# Problem details:
Print the records below exactly, starting at the first line and stopping after the line that contains "cliffs on july4.". Leave out any pictures.

# Exercise inputs:
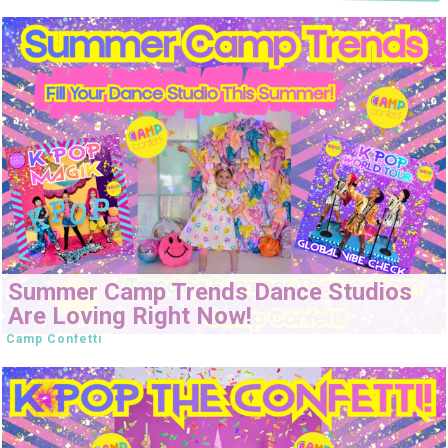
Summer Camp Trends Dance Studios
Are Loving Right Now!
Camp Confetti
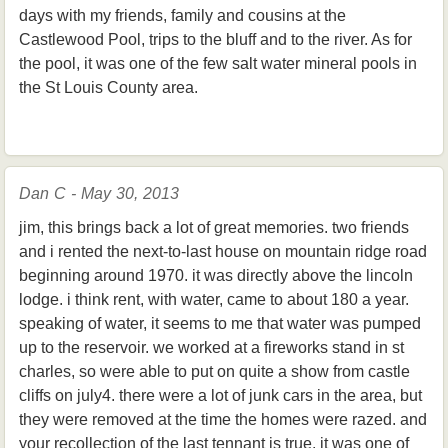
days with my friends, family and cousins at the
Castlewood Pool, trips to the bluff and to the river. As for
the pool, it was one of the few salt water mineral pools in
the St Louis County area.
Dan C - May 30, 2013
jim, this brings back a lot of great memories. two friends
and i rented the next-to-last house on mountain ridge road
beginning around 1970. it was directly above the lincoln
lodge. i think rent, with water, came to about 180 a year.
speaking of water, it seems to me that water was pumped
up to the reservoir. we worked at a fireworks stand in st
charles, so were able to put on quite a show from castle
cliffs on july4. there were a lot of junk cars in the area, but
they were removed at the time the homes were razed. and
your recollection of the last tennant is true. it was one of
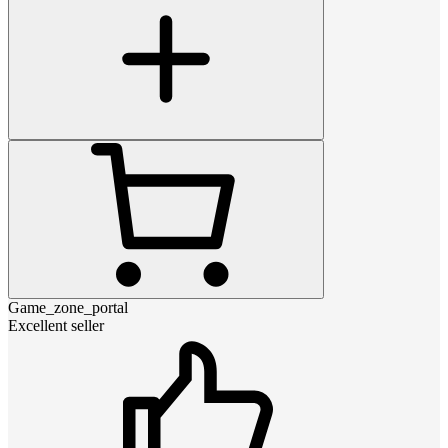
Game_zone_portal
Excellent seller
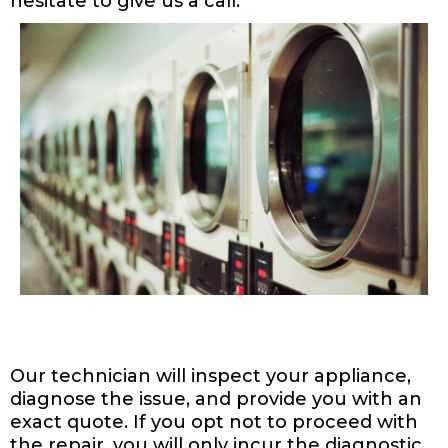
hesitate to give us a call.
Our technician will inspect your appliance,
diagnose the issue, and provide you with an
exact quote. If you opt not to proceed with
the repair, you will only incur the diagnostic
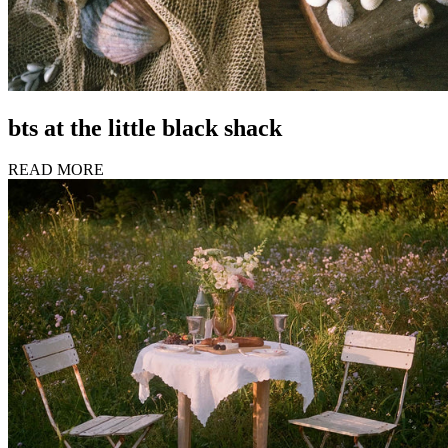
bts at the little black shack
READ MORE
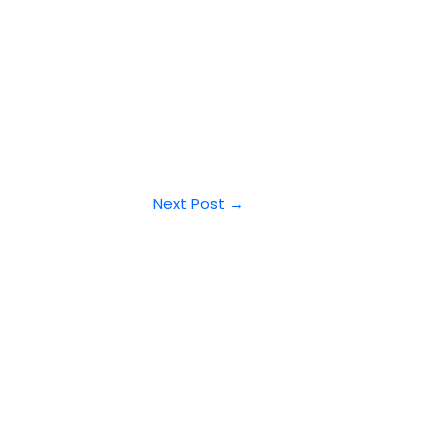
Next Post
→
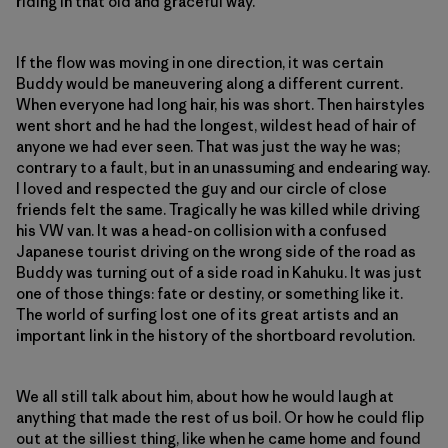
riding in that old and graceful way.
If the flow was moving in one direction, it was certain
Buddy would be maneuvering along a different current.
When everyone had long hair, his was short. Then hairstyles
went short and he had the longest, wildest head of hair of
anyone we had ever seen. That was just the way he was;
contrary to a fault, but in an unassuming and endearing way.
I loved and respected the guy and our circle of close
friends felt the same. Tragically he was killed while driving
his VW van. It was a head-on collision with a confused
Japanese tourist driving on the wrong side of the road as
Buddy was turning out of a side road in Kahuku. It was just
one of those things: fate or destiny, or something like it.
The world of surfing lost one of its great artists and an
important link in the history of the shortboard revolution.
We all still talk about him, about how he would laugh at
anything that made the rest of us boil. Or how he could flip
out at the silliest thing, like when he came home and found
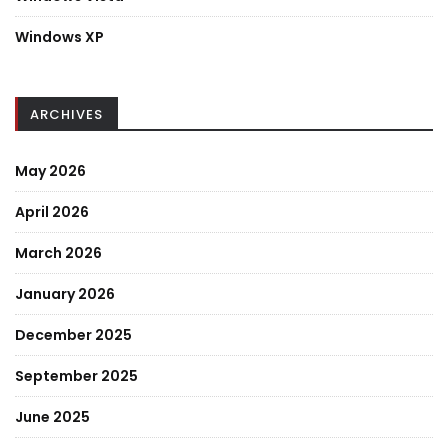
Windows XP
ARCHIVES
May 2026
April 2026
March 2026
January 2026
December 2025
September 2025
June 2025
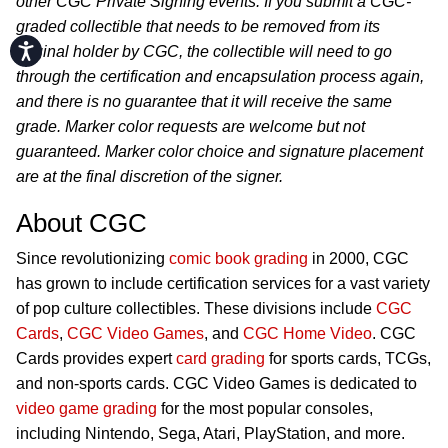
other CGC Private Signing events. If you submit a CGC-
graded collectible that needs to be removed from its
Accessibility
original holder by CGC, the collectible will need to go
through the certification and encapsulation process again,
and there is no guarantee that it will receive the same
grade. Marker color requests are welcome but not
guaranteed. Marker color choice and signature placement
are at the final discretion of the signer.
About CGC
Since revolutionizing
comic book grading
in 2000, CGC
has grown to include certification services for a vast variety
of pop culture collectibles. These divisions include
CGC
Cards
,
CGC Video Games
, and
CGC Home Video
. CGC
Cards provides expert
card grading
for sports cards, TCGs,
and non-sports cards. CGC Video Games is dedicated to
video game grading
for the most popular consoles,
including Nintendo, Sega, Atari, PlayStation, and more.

# Solution to the exercise:
Summer Camp Trends Dance Studios
Are Loving Right Now!
Camp Confetti
days with my friends, family and cousins at the
Castlewood Pool, trips to the bluff and to the river. As for
the pool, it was one of the few salt water mineral pools in
the St Louis County area.
Dan C - May 30, 2013
jim, this brings back a lot of great memories. two friends
and i rented the next-to-last house on mountain ridge road
beginning around 1970. it was directly above the lincoln
lodge. i think rent, with water, came to about 180 a year.
speaking of water, it seems to me that water was pumped
up to the reservoir. we worked at a fireworks stand in st
charles, so were able to put on quite a show from castle
cliffs on july4. there were a lot of junk cars in the area, but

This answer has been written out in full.